平成30年より保険契約者の変更情報を税務署が把握

○はじめに
 平成27年度税制改正に盛り込まれた保険に関する調書の見直しにより、平成30年1月1日以後に契約者の死亡により契約者を変更した場合や保険会社が保険金を受取人に支払いをした場合、保険会社は契約者変更情報を記載した調書を税務署へ提出することとなっています。

○契約者の死亡により契約者を変更した場合
 保険契約者はいつでも保険契約を解約し、解約返戻金を受け取ることができ、その解約返戻金は死亡した契約者の払込保険料が形成するものであるので、契約者の死亡により契約者を変更した場合、その解約返戻金相当額に対し「生命保険契約に関する権利」として相続税が課税されるものです。
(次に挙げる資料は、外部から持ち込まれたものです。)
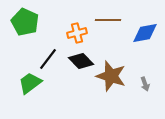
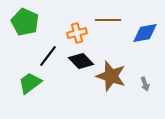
black line: moved 3 px up
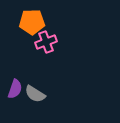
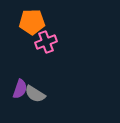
purple semicircle: moved 5 px right
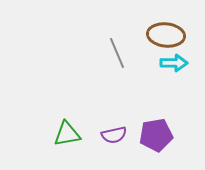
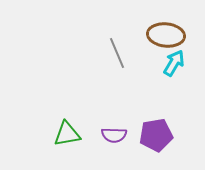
cyan arrow: rotated 60 degrees counterclockwise
purple semicircle: rotated 15 degrees clockwise
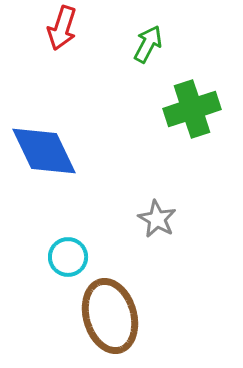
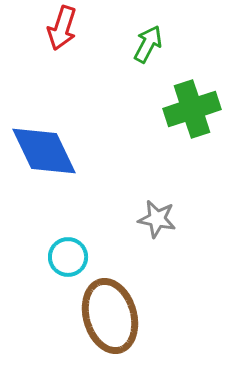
gray star: rotated 18 degrees counterclockwise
従来までは、契約者が死亡し保険契約の契約者が相続人らに変更されても、税務署が把握することが難しい状況でした。
 当改正により、「保険契約者等の異動に関する調書」が新たに創設され、平成30年1月1日以後、契約者の死亡により契約者を変更した場合、保険会社が当調書を提出することとなります。(ただし、解約返戻金相当額が100万円以下の保険契約は除かれます。)

○保険会社が保険金を受取人に支払った場合
 例えば、保険契約者を父から子へと変更し、その後満期を迎え受取人である子が一時金など保険金を受け取った場合、一時所得として申告することになります。しかし、所得の計算上控除できるのは原則として保険金受取人本人が負担したものに限られるにも関わらず、前契約者である父の負担した保険料も控除しているケースが多くありました。また父の負担した保険料に相当する保険金は贈与税の対象となります。
 当改正により、従来から保険会社が提出していた「生命保険契約等の一時金の支払調書」に、現契約者が払い込んだ保険料、直前の契約者などの情報も新たに記載することとなったことから、税務署は所得税の計算間違いや贈与税の申告漏れなどを把握することが容易となりました。

 保険に関する課税は非常に複雑で、不意に課税されることが往々にしてあります。普段から家族の契約関係を整理しておき、実際に契約変更や満期を迎える前には専門家に診断してもらうことが大事です。